Rahul Sharma, PhD
The laboratory of Rahul Sharma, PhD, an associate professor of medicine in the Division of Nephrology’s Center for Immunity Inflammation and Regenerative Medicine, was awarded a new three-year grant from Breakthrough T1D, formerly JDRF – Juvenile Diabetes Research Foundation, to study islet transplantation in patients with Type-1 diabetes (T1D).
Currently, lifelong insulin supplementation is the only treatment for people with Type-1 diabetes. T1D is an autoimmune disease that often begins in adolescents due to immune system destroying the insulin producing cells and is clinically detected when it is too late for intervention. Islet transplantation can restore normal insulin production, but it is fraught with many hurdles including poor quality of pancreatic islets obtained from cadaveric donors and the recipient’s immune system rejecting them.

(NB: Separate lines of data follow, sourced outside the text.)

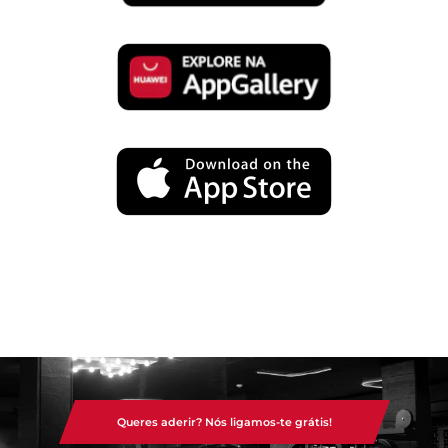
Queres aderir? Nós ligamos-te grátis!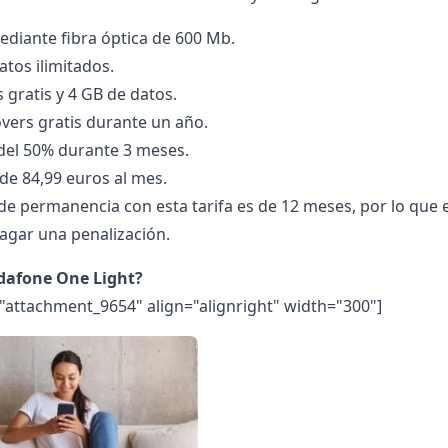
diante fibra óptica de 600 Mb.
atos ilimitados.
 gratis y 4 GB de datos.
overs gratis durante un año.
del 50% durante 3 meses.
 de 84,99 euros al mes.
 de permanencia con esta tarifa es de 12 meses, por lo que e
agar una penalización.
dafone One Light?
="attachment_9654" align="alignright" width="300"]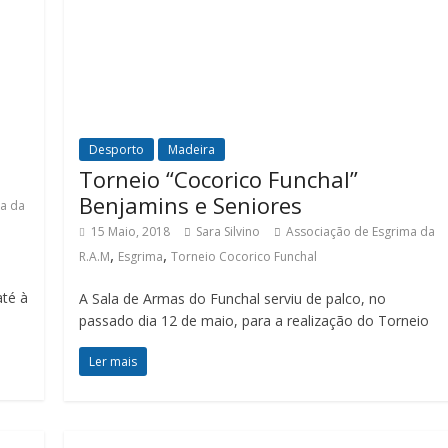
Desporto
Madeira
Torneio “Cocorico Funchal”
Benjamins e Seniores
ma da
15 Maio, 2018
Sara Silvino
Associação de Esgrima da
,
,
R.A.M
Esgrima
Torneio Cocorico Funchal
até à
A Sala de Armas do Funchal serviu de palco, no
passado dia 12 de maio, para a realização do Torneio
Ler mais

Dr. Sharma’s lab has identified a category of immune cells called regulatory T-cells (Tregs), that express a cell-surface molecule called ST2. Dr. Sharma’s lab data shows that these ST2 Tregs are resident in pancreas of healthy people and can sense signals coming from damaged cells. The ST2 Tregs efficiently ward off any autoimmune attack, help repair damaged insulin producing cells, and make them more resilient to further damage. The grant from Breakthrough T1D will further Dr. Sharma lab’s research to utilize the ST2 Tregs and identify novel reagents to enhance these cells to benefit T1D patients with durable islet transplantation.